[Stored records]

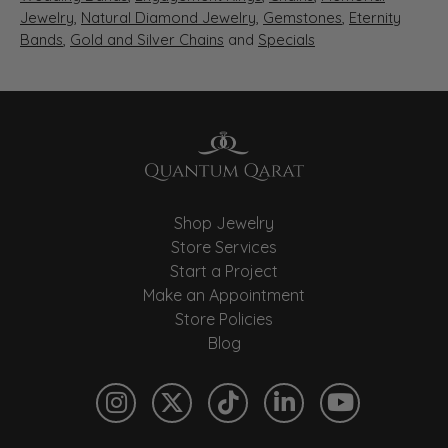
Jewelry
,
Natural Diamond Jewelry
,
Gemstones
,
Eternity
Bands
,
Gold and Silver Chains
and
Specials
Shop Jewelry
Store Services
Start a Project
Make an Appointment
Store Policies
Blog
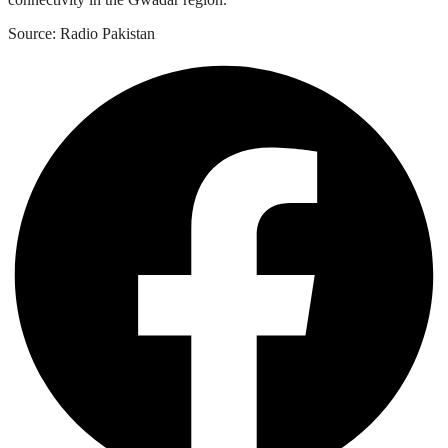
Source: Radio Pakistan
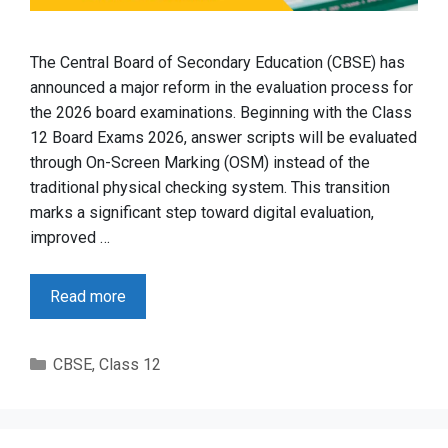
The Central Board of Secondary Education (CBSE) has
announced a major reform in the evaluation process for
the 2026 board examinations. Beginning with the Class
12 Board Exams 2026, answer scripts will be evaluated
through On-Screen Marking (OSM) instead of the
traditional physical checking system. This transition
marks a significant step toward digital evaluation,
improved …
Read more
Categories
CBSE
,
Class 12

- [Your assignment] Without the pictures, return the records above exactly as written.

- [Result of the task]
Jewelry
,
Natural Diamond Jewelry
,
Gemstones
,
Eternity
Bands
,
Gold and Silver Chains
and
Specials
Shop Jewelry
Store Services
Start a Project
Make an Appointment
Store Policies
Blog
Source: Radio Pakistan
The Central Board of Secondary Education (CBSE) has
announced a major reform in the evaluation process for
the 2026 board examinations. Beginning with the Class
12 Board Exams 2026, answer scripts will be evaluated
through On-Screen Marking (OSM) instead of the
traditional physical checking system. This transition
marks a significant step toward digital evaluation,
improved …
Read more
Categories
CBSE
,
Class 12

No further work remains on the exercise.